**Exercise data**
◇ ◇ ◇ ◇ ◇ ◇ ◇

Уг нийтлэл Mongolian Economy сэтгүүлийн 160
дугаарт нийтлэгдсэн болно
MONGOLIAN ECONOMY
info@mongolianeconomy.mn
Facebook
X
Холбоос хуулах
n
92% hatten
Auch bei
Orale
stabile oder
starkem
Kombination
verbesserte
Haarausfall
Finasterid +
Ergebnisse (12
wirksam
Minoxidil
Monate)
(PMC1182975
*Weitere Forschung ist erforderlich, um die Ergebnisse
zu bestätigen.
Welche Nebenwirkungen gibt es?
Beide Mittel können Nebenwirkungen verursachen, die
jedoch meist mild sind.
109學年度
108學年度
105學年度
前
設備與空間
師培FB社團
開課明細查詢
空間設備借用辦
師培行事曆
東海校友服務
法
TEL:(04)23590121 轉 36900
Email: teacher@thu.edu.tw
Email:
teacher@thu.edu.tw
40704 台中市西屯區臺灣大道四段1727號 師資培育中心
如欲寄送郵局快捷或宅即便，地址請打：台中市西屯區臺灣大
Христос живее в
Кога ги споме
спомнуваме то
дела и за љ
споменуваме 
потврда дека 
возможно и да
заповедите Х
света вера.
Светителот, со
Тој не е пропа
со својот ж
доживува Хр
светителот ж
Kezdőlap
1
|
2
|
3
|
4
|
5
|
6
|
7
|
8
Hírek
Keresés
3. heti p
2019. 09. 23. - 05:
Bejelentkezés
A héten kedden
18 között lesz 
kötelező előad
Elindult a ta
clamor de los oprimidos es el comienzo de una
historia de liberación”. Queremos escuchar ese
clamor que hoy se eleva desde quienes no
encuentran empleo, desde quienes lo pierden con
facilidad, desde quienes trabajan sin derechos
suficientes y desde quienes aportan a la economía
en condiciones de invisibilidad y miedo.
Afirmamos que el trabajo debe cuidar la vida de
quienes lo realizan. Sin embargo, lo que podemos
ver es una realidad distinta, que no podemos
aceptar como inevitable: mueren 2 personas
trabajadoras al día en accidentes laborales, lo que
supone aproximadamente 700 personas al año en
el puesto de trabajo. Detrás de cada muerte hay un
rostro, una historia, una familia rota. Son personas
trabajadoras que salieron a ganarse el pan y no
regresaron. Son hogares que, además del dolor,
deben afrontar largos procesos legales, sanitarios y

◇ ◇ ◇ ◇ ◇ ◇ ◇

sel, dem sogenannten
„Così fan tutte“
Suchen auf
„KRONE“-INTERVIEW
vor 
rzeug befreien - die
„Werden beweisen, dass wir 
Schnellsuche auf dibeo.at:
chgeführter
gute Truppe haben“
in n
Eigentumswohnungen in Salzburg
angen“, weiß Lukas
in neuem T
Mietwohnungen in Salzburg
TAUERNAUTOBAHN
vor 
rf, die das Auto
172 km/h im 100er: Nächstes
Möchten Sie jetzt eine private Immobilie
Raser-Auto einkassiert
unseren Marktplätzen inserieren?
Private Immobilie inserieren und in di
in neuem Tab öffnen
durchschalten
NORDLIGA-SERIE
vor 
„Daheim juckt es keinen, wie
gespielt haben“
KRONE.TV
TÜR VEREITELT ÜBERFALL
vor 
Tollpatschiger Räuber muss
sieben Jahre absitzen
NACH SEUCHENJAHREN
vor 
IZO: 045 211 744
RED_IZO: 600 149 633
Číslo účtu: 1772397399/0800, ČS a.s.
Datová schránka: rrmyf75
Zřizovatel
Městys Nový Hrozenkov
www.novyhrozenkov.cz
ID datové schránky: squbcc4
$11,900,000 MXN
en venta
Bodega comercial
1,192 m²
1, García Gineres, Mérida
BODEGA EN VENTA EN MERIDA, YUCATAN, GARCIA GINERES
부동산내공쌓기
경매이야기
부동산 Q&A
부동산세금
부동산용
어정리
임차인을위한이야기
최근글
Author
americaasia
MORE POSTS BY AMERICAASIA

◇ ◇ ◇ ◇ ◇ ◇ ◇

**Problem description**
Which of the lines in the data hold the string "Salzburg"? Report each of them by copying it.

**Task response**
Eigentumswohnungen in Salzburg
Mietwohnungen in Salzburg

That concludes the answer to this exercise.